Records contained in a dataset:
_ _ _ _ _ _ _

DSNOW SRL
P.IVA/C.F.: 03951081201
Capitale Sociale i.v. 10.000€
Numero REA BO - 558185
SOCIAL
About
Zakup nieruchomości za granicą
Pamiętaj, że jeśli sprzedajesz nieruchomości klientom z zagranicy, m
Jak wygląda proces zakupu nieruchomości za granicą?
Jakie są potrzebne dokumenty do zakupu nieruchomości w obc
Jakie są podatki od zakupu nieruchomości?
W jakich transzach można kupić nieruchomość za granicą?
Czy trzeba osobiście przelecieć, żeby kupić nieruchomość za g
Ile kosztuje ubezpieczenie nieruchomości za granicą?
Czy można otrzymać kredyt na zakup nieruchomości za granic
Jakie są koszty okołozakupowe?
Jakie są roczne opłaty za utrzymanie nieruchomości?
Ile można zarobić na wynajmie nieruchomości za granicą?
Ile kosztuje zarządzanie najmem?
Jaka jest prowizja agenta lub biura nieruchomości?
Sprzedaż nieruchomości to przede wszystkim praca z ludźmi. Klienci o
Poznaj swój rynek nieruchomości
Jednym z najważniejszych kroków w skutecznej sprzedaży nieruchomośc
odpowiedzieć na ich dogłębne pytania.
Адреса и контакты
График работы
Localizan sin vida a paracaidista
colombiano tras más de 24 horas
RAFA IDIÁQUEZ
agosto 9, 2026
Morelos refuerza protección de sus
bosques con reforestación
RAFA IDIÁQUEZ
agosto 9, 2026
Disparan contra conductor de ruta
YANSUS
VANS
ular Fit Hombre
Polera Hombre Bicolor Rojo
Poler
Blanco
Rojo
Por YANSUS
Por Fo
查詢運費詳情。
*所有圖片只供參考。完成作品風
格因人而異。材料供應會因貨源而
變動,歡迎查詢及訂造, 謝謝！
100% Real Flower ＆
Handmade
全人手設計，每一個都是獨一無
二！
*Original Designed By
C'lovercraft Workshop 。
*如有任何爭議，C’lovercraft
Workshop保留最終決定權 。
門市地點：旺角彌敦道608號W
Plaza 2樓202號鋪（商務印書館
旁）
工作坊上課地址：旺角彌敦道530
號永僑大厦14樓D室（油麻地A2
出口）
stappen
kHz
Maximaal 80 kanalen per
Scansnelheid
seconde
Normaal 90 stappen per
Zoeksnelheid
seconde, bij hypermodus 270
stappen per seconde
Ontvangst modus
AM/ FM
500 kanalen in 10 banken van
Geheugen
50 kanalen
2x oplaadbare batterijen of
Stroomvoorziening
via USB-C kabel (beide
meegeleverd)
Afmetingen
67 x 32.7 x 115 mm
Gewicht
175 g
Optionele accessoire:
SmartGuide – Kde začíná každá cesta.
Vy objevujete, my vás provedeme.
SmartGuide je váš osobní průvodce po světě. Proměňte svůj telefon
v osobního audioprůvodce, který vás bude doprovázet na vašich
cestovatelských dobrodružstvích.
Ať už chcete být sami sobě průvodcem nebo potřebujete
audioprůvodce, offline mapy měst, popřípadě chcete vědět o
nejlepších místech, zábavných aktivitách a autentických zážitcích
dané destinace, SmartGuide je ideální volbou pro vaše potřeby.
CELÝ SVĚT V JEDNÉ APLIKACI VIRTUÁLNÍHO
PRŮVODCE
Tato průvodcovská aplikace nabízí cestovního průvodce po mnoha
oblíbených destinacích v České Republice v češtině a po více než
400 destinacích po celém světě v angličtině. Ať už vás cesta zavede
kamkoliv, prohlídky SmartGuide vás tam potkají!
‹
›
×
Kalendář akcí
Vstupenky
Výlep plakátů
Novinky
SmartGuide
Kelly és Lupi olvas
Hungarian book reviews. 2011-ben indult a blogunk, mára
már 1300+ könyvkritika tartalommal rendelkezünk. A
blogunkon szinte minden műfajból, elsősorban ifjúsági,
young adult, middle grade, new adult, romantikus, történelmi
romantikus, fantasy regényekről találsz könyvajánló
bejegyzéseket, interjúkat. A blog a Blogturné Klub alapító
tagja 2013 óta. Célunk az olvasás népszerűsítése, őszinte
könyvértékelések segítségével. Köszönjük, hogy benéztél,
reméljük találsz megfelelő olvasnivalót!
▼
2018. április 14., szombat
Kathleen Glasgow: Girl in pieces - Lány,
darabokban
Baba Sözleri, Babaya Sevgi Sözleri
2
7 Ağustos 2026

_ _ _ _ _ _ _

Return the opening line of the data and every line after it through the line containing "SmartGuide je váš", please, exactly as written and with nothing added.

DSNOW SRL
P.IVA/C.F.: 03951081201
Capitale Sociale i.v. 10.000€
Numero REA BO - 558185
SOCIAL
About
Zakup nieruchomości za granicą
Pamiętaj, że jeśli sprzedajesz nieruchomości klientom z zagranicy, m
Jak wygląda proces zakupu nieruchomości za granicą?
Jakie są potrzebne dokumenty do zakupu nieruchomości w obc
Jakie są podatki od zakupu nieruchomości?
W jakich transzach można kupić nieruchomość za granicą?
Czy trzeba osobiście przelecieć, żeby kupić nieruchomość za g
Ile kosztuje ubezpieczenie nieruchomości za granicą?
Czy można otrzymać kredyt na zakup nieruchomości za granic
Jakie są koszty okołozakupowe?
Jakie są roczne opłaty za utrzymanie nieruchomości?
Ile można zarobić na wynajmie nieruchomości za granicą?
Ile kosztuje zarządzanie najmem?
Jaka jest prowizja agenta lub biura nieruchomości?
Sprzedaż nieruchomości to przede wszystkim praca z ludźmi. Klienci o
Poznaj swój rynek nieruchomości
Jednym z najważniejszych kroków w skutecznej sprzedaży nieruchomośc
odpowiedzieć na ich dogłębne pytania.
Адреса и контакты
График работы
Localizan sin vida a paracaidista
colombiano tras más de 24 horas
RAFA IDIÁQUEZ
agosto 9, 2026
Morelos refuerza protección de sus
bosques con reforestación
RAFA IDIÁQUEZ
agosto 9, 2026
Disparan contra conductor de ruta
YANSUS
VANS
ular Fit Hombre
Polera Hombre Bicolor Rojo
Poler
Blanco
Rojo
Por YANSUS
Por Fo
查詢運費詳情。
*所有圖片只供參考。完成作品風
格因人而異。材料供應會因貨源而
變動,歡迎查詢及訂造, 謝謝！
100% Real Flower ＆
Handmade
全人手設計，每一個都是獨一無
二！
*Original Designed By
C'lovercraft Workshop 。
*如有任何爭議，C’lovercraft
Workshop保留最終決定權 。
門市地點：旺角彌敦道608號W
Plaza 2樓202號鋪（商務印書館
旁）
工作坊上課地址：旺角彌敦道530
號永僑大厦14樓D室（油麻地A2
出口）
stappen
kHz
Maximaal 80 kanalen per
Scansnelheid
seconde
Normaal 90 stappen per
Zoeksnelheid
seconde, bij hypermodus 270
stappen per seconde
Ontvangst modus
AM/ FM
500 kanalen in 10 banken van
Geheugen
50 kanalen
2x oplaadbare batterijen of
Stroomvoorziening
via USB-C kabel (beide
meegeleverd)
Afmetingen
67 x 32.7 x 115 mm
Gewicht
175 g
Optionele accessoire:
SmartGuide – Kde začíná každá cesta.
Vy objevujete, my vás provedeme.
SmartGuide je váš osobní průvodce po světě. Proměňte svůj telefon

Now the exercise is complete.